One of the more opaque error messages new Python users can encounter is a syntax error due to unmatched parentheses: File "/home/me/myfile.py", line 11 data = func() ^ SyntaxError: invalid syntax While I have no idea how we could implement it, I'm wondering if that might be clearer if the error message instead looked more like this: File "/home/me/myfile.py", line 11 data = func() ^ SyntaxError: invalid syntax (Unmatched '(' on line 10) Or, similarly, SyntaxError: invalid syntax (Unmatched '[' on line 10) SyntaxError: invalid syntax (Unmatched '{' on line 10) I'm not sure it would be feasible though - we generate syntax errors from a range of locations where we don't have access to the original token data any more :( Regards, Nick. -- Nick Coghlan | ncoghlan@gmail.com | Brisbane, Australia

* Nick Coghlan <ncoghlan@gmail.com> [2015-07-08 15:53:44 +1000]:
I can't comment on the implementation - but I can confirm this comes up a lot in the #python IRC channel. People usually paste that line and ask what is wrong with it, and the answer usually is "look on the previous line". I can imagine having this error message instead would help people understand what's going on, without having to *know* they should look at the previous line when there's a SyntaxError which "makes no sense". Florian -- http://www.the-compiler.org | me@the-compiler.org (Mail/XMPP) GPG: 916E B0C8 FD55 A072 | http://the-compiler.org/pubkey.asc I love long mails! | http://email.is-not-s.ms/

On Jul 7, 2015, at 22:53, Nick Coghlan <ncoghlan@gmail.com> wrote:
Do we know that there's an unbalanced parens (or bracket or brace) even when we don't know where it is? I think this would still be sufficient: File "/home/me/myfile.py", line 11 data = func() ^ SyntaxError: invalid syntax (Unmatched '(', possibly on a previous line) Really, just telling people to look at a previous line for unmatched pairs is sufficient to solve the problem every time it comes up on #python, StackOverflow, etc. (Of course this would take away a great opportunity to explain to novices why they might want to use a better editor than Notepad, something which can show them mismatched parens automatically.)

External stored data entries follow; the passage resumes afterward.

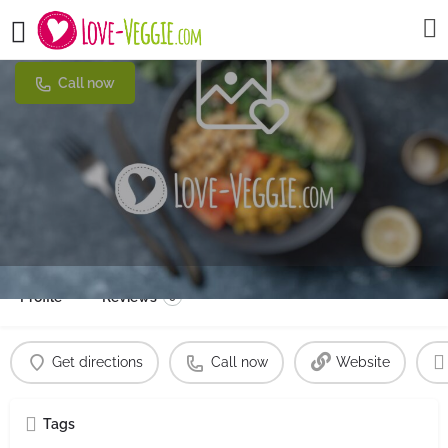
Juice 'n Cream
Call now
Profile
Reviews
0
Get directions
Call now
Website
Tags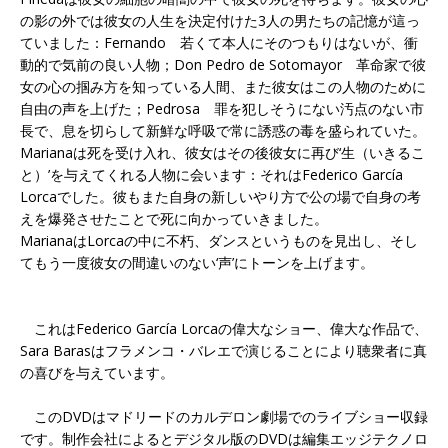
の影の外では彼女の人生を決定付けた3人の男たちの記憶が這っ
ていました：Fernando 若くて本人にそのつもりはないが、衝
動的で気前の良い人物；Don Pedro de Sotomayor 革命家で彼
女の心の掴み方を知っている人間、また彼女はこの人物のために
自由の声を上げた；Pedrosa 罪を犯しそうにない汚点のない市
長で、息を切らして新鮮な呼吸で常に誘惑の毒を盛られていた。
Marianaは死を受け入れ、彼女はその後彼女に再び‘生（いきるこ
と）’を与えてくれる人物に会います：それはFederico García
Lorcaでした。彼もまた自身の新しいやり方で公の場で自身の考
えを爆発させたことで死に向かっていきました。
MarianaはLorcaの中に不朽、ダンスというものを見出し、そし
てもう一度彼女の間違いのない‘声’にトーンを上げます。
これはFederico García Lorcaの偉大なショー、偉大な作品で、
Sara Barasはフラメンコ・バレエで演じることにより聴衆者に真
の喜びを与えています。
このDVDはマドリードのカルデロン劇場でのライブショー収録
です。制作会社によるとデジタル版のDVDは編集エッジテクノロ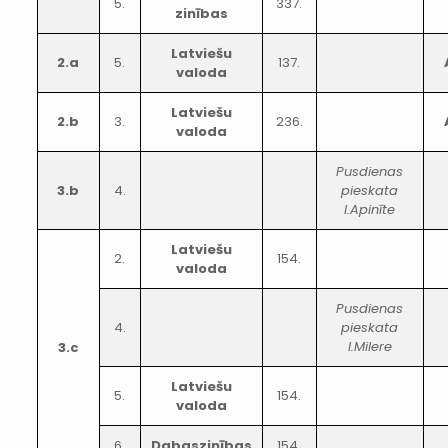
5.
337.
zinības
Latviešu
2.a
5.
137.
valoda
Latviešu
2.b
3.
236.
valoda
Pusdienas
3.b
4.
pieskata
I.Apinīte
Latviešu
2.
154.
valoda
Pusdienas
4.
pieskata
I.Milere
3.c
Latviešu
5.
154.
valoda
6.
Dabaszinības
154.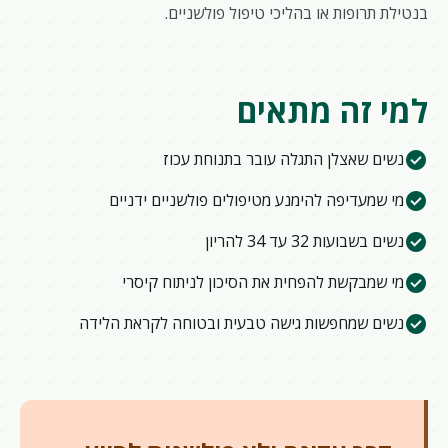
בנטילת תרופות או בהליכי טיפול פולשניים.
למי זה מתאים
check_circle
נשים שאצלן התגלה עובר בתנוחת עכוז
check_circle
מי שמעדיפה להימנע מטיפולים פולשניים ידניים
check_circle
נשים בשבועות 32 עד 34 להריון
check_circle
מי שמבקשת להפחית את הסיכון לניתוח קיסרי
check_circle
נשים שמחפשות גישה טבעית ובטוחה לקראת הלידה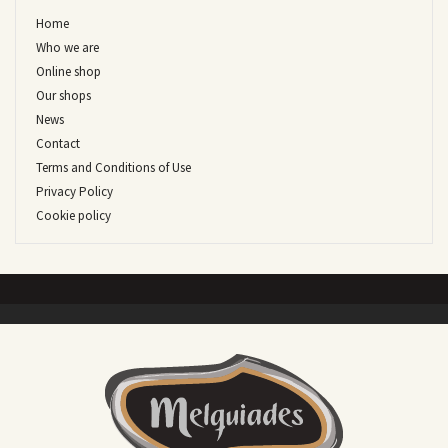
Home
Who we are
Online shop
Our shops
News
Contact
Terms and Conditions of Use
Privacy Policy
Cookie policy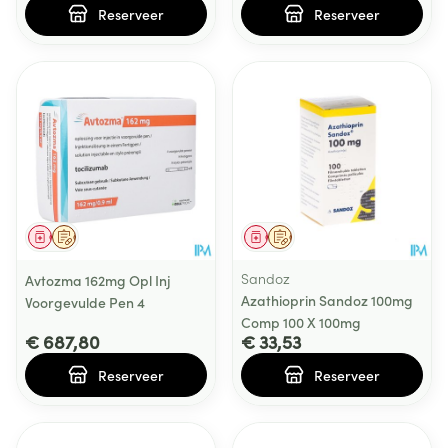
Reserveer
Reserveer
Geneesmiddel
Op voorschrift
Geneesmiddel
Op voorschrift
Sandoz
Avtozma 162mg Opl Inj
Azathioprin Sandoz 100mg
Voorgevulde Pen 4
Comp 100 X 100mg
€ 687,80
€ 33,53
Reserveer
Reserveer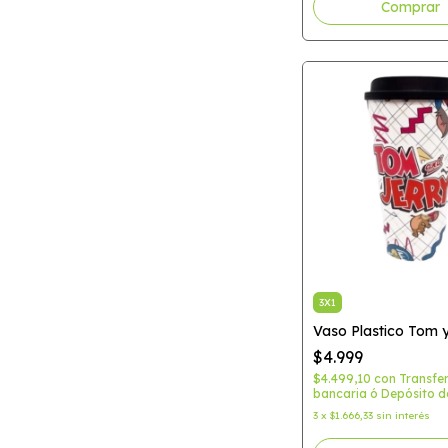
3X1
Vaso Plastico Tom y
$4.999
$4.499,10
con
Transfe
bancaria ó Depósito d
3
x
$1.666,33
sin interés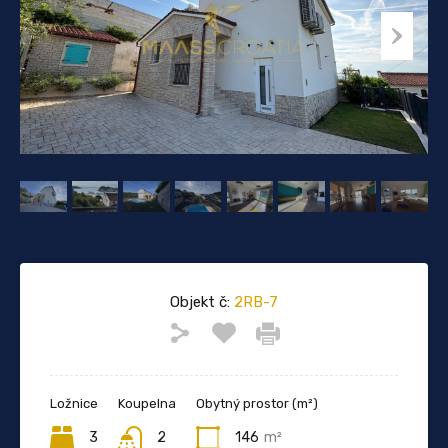
Objekt č:
2RB-7
Ložnice
Koupelna
Obytný prostor (m²)
3
2
146
m²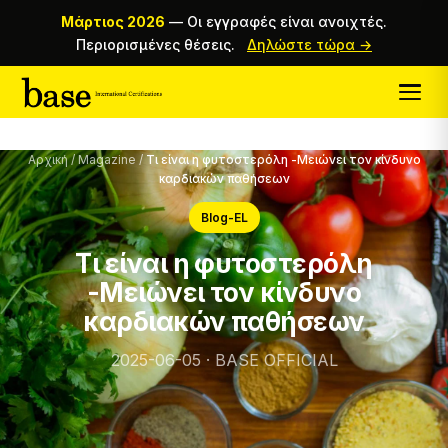
Μάρτιος 2026
—
Οι εγγραφές είναι ανοιχτές.
Περιορισμένες θέσεις.
Δηλώστε τώρα →
Αρχική
/
Magazine
/
Τι είναι η φυτοστερόλη -Μειώνει τον κίνδυνο
καρδιακών παθήσεων
Blog-EL
Τι είναι η φυτοστερόλη
-Μειώνει τον κίνδυνο
καρδιακών παθήσεων
2025-06-05 · BASE OFFICIAL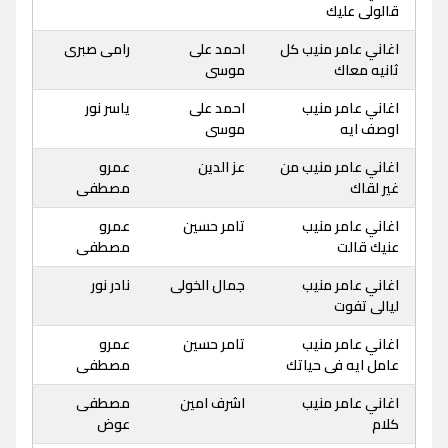
قالولى عليك
اغاني عامر منيب كل
احمد على
رامى صبرى
ثانيه معاك
موسى
اغاني عامر منيب
احمد على
ياسر نور
اوصف ايه
موسى
اغاني عامر منيب من
عز الدين
عمرو
غير لقاك
مصطفى
اغاني عامر منيب
تامر حسين
عمرو
عنيك قالت
مصطفى
اغاني عامر منيب
جمال الخولى
نادر نور
ليالى تفوت
اغاني عامر منيب
تامر حسين
عمرو
عامل ايه فى حياتك
مصطفى
اغاني عامر منيب
اشرف امين
مصطفى
كلام
عوض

On 08/07/2015 08:30, Andrew Barnert via Python-ideas wrote:
Add something here https://docs.python.org/3/tutorial/errors.html#syntax-errors taking into account both of the above paragraphs? Put it in the FAQs, if it's there already I missed it :) -- My fellow Pythonistas, ask not what our language can do for you, ask what you can do for our language. Mark Lawrence

Nick Coghlan writes:
Agreed. Could be worse, though, it could be Lisp!
I think I would prefer "Expected ')'". I think that typos like a = ((1, "one"), (2, "two)", (3, "three")) data = func() are likely to be fairly common (I make them often enough!), but I don't see how you're going to get the parser to identify the line containing "couple #2" as the source of the error (without a *really* dubious heuristic).
Is the problem that we don't know which line the unmatched parenthesis was on, or that we don't even know that the syntax error is an unmatched parenthesis?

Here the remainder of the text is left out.